With the DFR, statistically significant differences between treated (chlorhexidine) and control (NaCl-treated) biofilms were observed with approximately 1 log reduction in the treated biofilms (Figure 3). These results are closer to those observed in situ [67] and in vivo [68] trials. Thus, the results showed that the chosen experimental design was suitable for growing dental biofilms and testing the chlorhexidine susceptibility of single- and dual-species biofilms. Treatment time was increased to 2 min instead of using the standard clinical protocol for chlorhexidine mouthwash (30–60 s) because oral surfaces, dental pellicle and saliva are absent in the DFR. These structures retain chlorhexidine for an extended period, ensuring chlorhexidine substantivity [27]. Moreover, the present study comprehensively showed the antimicrobial activity of chlorhexidine against biofilms formed and tested under conditions closer to those found in the oral cavity [66]. This simplified flux reactor model also allowed biofilm growth in the absence of a salivary pellicle, which is in agreement with previous studies [69,70]. To the best of our knowledge, this is the first time that DFR has been used to study the stress response to chlorhexidine of oral bacteria.

An important finding of this study was that the presence of A. naeslundii increased S. mutans’ chlorhexidine resistance in dual-species biofilms (Figure 3). Several factors may account for this finding. Actinomyces spp. are early colonizers that coaggregate with S. mutans [71]. This coaggregation was apparent in CLSM as clusters (Figure 4). This spatial arrangement may have acted as a physical barrier and might have affected chlorhexidine diffusion into the biofilm [72]. Furthermore, changes in bacterial cariogenicity and gene expression may have occurred [14]. The molecular mechanisms involved in this increased resistance were not studied in this investigation, but are an area of active investigation. Further studies using biofilms at different ages should be carried out to evaluate if this difference persists as biofilms age. Our hypotheses for the apparent conflict between biomass results and CLSM are: (a) S. mutans and A. naeslundii coagregate (Al-Ahmad et al., 2007; Kneist et al., 2012), which might have promoted the formation of microcolonies, as observed in CLSM images and as previously demonstrated (Bowen et al., 2011); (b) previous works have showed a lack of correlation between biochemical analysis of biofilms and CLSM results [29]. As previously suggested, the presence of another microorganism may influence biofilm architecture, as well as contribute to its survival and resistance to antimicrobials [25,26,27,28,73]. In the present study, the presence of larger clusters was observed in S. mutans and A. naeslundii dual-species biofilms. This finding might be related to a decrease in the chlorhexidine penetration in biofilm, which should be further evaluated.

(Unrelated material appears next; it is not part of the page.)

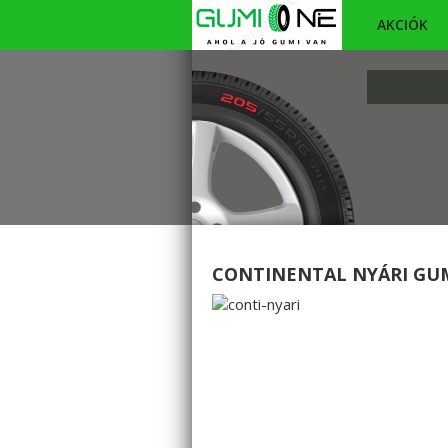
AKCIÓK
CONTINENTAL NYÁRI GUM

While much effort has been devoted to understanding the molecular mechanisms of adherence, biofilm development and the expression of cariogenicity genes by S. mutans in pure cultures, there are still large gaps in our knowledge of how these molecular mechanisms translate to the phenotypic characteristics of this species in mixed communities. The outcomes of the present study raise questions about the mechanisms involved in S. mutans and A. naeslundii interaction and how this interaction may influence the occurrence of dental caries. The improvement of this understanding is the first step to better understanding the role of each species in caries pathogenesis and moving towards alternative therapies for the control and maintenance of oral health.